TASK TO COMPLETE: Lines to restate from the data below: from the one containing "Inicialmente, a expectativa" to the one containing "Il est important", both included. Give them again exactly, and only them.

RECORDED DATA:
+---+

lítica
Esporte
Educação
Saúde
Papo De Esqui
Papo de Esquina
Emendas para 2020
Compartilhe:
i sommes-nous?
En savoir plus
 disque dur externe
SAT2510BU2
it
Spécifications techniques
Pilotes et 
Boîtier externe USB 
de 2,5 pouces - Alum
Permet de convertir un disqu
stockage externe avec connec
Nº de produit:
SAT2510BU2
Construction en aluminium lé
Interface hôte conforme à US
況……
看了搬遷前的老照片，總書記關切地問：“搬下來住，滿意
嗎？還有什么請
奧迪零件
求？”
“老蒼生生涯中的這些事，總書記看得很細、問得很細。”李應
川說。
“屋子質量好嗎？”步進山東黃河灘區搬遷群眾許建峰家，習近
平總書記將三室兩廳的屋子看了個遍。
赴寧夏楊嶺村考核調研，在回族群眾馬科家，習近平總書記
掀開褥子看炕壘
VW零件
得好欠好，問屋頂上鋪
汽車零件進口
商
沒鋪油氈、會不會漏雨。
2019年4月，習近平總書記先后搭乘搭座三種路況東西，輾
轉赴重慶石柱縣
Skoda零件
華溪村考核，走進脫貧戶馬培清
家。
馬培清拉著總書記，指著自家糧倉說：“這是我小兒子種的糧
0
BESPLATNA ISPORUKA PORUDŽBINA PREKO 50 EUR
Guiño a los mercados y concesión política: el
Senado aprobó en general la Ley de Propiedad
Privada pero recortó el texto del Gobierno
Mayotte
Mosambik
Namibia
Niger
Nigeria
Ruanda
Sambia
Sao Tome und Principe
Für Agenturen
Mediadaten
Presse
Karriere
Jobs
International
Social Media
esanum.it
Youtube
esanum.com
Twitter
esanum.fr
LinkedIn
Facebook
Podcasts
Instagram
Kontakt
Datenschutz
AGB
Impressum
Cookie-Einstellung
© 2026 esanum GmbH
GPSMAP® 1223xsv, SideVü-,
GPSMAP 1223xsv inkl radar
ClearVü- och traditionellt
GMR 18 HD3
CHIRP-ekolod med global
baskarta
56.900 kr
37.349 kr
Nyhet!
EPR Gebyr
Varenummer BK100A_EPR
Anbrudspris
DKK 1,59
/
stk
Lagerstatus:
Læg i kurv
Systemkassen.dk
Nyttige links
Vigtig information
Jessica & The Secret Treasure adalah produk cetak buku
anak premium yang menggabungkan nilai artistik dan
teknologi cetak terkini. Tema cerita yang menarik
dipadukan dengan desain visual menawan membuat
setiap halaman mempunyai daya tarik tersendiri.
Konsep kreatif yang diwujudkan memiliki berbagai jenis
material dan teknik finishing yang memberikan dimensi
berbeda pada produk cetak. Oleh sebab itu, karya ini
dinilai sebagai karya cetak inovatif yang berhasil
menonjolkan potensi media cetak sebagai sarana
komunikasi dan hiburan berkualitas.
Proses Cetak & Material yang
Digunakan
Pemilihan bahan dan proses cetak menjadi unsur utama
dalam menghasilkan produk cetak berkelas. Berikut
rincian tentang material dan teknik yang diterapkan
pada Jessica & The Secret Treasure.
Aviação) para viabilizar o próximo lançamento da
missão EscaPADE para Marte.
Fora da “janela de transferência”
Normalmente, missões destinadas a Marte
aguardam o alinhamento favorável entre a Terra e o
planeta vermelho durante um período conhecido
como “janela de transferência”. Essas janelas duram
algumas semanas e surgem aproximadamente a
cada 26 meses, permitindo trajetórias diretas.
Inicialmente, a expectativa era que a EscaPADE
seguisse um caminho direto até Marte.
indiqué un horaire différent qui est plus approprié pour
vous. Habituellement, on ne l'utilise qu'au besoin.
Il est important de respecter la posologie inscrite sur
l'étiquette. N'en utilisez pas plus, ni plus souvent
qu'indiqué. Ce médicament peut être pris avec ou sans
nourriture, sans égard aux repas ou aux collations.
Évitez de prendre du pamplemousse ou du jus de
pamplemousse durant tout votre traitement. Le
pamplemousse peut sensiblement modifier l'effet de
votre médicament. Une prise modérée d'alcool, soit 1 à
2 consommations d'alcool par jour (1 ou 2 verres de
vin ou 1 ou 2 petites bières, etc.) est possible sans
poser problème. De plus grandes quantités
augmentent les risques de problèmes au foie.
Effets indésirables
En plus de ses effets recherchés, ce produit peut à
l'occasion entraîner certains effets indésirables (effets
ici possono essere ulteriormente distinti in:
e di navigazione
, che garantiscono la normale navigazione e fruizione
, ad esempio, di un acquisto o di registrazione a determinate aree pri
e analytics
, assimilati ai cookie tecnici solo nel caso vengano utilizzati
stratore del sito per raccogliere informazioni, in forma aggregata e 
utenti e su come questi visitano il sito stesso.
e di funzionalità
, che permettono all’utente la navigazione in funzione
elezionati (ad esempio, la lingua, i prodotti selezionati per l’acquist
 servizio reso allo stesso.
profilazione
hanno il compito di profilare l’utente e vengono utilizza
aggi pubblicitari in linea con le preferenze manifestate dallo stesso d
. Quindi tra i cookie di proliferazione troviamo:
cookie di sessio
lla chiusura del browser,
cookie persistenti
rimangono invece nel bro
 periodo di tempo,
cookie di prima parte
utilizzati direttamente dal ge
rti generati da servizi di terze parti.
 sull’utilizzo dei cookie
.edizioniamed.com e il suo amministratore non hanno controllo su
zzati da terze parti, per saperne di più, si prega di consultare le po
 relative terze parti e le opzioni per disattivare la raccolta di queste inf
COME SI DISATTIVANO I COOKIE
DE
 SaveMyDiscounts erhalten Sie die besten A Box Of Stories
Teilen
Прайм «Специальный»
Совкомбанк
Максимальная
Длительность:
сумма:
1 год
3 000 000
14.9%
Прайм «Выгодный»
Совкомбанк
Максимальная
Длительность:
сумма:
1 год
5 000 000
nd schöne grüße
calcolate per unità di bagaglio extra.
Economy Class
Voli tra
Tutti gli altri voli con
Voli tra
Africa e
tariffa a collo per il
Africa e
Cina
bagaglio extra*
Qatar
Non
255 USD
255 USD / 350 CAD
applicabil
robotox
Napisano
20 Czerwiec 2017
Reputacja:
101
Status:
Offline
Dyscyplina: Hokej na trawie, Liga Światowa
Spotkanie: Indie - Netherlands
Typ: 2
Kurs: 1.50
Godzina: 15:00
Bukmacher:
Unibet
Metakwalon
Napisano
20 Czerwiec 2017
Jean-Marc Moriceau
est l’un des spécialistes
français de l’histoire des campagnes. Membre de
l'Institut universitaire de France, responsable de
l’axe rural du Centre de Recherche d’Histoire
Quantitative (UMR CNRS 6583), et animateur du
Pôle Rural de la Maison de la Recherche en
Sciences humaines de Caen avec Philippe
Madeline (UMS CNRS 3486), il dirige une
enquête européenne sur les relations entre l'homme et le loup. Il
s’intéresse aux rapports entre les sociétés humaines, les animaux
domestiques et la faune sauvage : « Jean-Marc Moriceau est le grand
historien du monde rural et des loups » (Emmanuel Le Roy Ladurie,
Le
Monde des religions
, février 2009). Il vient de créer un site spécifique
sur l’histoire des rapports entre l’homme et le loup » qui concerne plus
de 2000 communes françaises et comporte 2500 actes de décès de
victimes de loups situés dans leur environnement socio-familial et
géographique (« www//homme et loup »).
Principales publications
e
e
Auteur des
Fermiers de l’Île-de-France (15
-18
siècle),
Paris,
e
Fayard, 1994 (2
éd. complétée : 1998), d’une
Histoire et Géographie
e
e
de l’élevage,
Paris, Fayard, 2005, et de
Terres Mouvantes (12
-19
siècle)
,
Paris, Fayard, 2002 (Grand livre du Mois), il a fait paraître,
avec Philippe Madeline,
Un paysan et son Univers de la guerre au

+---+

EXERCISE ANSWER:
Inicialmente, a expectativa era que a EscaPADE
seguisse um caminho direto até Marte.
indiqué un horaire différent qui est plus approprié pour
vous. Habituellement, on ne l'utilise qu'au besoin.
Il est important de respecter la posologie inscrite sur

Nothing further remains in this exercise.